** What the task requires **
Where a line below includes the word "onInvokeTask", copy that line.

** Information **
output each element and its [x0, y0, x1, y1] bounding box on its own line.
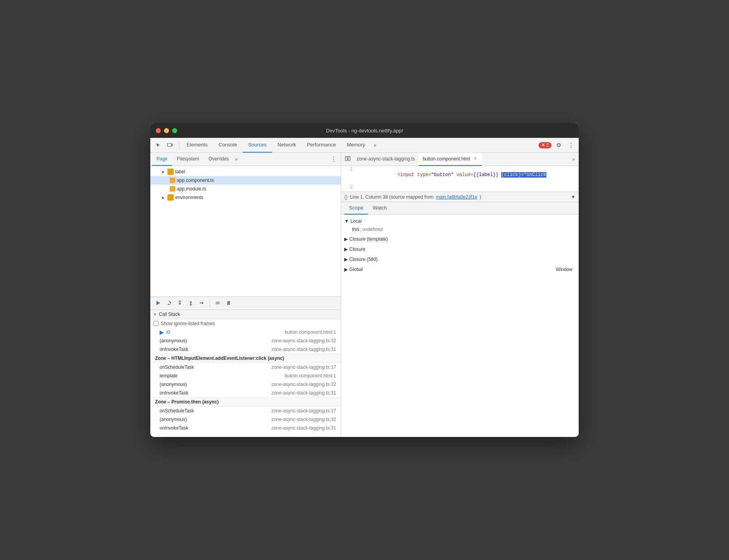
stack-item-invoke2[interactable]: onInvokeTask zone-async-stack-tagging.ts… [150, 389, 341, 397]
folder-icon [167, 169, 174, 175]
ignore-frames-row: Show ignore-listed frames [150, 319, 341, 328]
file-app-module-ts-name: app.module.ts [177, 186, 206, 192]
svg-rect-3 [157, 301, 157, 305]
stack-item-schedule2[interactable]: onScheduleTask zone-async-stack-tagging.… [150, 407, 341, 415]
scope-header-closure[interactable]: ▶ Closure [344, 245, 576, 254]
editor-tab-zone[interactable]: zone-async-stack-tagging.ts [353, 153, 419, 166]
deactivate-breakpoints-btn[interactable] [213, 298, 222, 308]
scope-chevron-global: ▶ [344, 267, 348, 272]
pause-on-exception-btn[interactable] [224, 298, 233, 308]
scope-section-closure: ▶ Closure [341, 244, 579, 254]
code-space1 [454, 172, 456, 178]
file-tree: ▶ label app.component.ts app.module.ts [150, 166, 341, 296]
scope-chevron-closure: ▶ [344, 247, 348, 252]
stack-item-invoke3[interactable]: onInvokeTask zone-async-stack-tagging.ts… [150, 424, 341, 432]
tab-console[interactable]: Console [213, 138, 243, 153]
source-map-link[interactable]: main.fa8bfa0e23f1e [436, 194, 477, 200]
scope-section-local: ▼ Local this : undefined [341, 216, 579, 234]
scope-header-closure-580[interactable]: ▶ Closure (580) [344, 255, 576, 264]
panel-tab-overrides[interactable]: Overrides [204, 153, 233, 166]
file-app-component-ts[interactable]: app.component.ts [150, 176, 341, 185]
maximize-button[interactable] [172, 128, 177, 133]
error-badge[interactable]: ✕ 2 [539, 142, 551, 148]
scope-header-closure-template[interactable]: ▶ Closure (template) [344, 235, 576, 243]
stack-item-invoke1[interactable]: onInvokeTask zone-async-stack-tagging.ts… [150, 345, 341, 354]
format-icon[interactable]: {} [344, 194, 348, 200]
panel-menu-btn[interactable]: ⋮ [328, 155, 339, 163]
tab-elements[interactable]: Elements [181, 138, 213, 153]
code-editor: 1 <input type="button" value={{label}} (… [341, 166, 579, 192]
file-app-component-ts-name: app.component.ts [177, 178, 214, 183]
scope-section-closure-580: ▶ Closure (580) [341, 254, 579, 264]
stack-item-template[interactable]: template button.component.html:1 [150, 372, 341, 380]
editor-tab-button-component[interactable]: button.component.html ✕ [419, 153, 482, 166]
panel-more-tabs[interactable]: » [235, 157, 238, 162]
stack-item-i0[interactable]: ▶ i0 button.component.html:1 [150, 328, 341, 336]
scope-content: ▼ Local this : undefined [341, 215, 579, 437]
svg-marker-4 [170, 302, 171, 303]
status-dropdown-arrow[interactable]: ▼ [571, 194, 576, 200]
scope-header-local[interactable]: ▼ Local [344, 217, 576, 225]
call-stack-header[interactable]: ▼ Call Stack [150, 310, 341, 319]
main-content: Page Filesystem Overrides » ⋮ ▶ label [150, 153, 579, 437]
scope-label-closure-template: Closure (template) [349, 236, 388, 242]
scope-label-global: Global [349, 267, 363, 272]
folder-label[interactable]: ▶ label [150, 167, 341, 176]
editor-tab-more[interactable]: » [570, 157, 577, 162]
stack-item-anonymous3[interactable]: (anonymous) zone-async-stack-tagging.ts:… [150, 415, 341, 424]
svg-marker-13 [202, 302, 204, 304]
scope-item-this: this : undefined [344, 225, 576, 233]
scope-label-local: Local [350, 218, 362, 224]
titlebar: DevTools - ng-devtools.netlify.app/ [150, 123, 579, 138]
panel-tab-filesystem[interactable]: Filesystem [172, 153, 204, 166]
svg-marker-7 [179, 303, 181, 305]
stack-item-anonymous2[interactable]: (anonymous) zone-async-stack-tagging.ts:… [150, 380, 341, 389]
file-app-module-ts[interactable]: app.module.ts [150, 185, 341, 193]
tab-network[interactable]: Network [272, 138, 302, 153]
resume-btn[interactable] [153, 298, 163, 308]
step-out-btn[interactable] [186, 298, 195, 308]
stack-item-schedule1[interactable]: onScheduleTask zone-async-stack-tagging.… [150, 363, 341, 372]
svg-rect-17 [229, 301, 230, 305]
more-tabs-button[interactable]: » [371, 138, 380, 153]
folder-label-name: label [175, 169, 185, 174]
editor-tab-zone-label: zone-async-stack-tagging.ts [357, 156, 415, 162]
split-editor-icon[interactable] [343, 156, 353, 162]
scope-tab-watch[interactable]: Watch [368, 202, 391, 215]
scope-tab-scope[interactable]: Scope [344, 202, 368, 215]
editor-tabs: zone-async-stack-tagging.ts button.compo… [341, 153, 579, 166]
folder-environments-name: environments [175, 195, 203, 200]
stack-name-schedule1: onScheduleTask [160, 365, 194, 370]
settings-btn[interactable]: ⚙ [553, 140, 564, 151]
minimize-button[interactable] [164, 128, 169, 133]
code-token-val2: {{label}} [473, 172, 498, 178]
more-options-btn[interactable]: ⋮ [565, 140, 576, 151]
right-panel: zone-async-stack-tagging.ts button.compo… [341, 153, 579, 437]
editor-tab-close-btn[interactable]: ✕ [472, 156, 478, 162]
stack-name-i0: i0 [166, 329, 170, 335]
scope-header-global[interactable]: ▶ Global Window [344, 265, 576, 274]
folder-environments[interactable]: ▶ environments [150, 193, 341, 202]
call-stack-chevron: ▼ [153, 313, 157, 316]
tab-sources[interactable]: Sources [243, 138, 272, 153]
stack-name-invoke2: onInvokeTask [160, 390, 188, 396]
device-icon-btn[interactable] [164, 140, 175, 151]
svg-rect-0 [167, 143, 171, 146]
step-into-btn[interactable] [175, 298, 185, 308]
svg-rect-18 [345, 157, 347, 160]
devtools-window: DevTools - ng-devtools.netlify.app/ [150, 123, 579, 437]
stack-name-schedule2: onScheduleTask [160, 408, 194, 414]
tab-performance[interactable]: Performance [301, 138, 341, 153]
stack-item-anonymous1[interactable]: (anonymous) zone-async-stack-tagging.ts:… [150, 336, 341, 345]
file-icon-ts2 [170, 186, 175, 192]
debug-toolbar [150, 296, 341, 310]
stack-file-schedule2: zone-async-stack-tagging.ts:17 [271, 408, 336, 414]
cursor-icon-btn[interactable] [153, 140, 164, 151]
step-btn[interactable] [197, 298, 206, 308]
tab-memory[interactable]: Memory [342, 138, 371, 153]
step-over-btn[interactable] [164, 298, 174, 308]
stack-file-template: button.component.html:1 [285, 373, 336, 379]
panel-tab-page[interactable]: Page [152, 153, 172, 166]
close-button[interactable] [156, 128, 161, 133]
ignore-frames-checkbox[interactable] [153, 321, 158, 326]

** Expected answer **
stack-item-invoke2[interactable]: onInvokeTask zone-async-stack-tagging.ts… [150, 389, 341, 397]
stack-item-invoke3[interactable]: onInvokeTask zone-async-stack-tagging.ts… [150, 424, 341, 432]
stack-item-invoke1[interactable]: onInvokeTask zone-async-stack-tagging.ts… [150, 345, 341, 354]
stack-name-invoke2: onInvokeTask [160, 390, 188, 396]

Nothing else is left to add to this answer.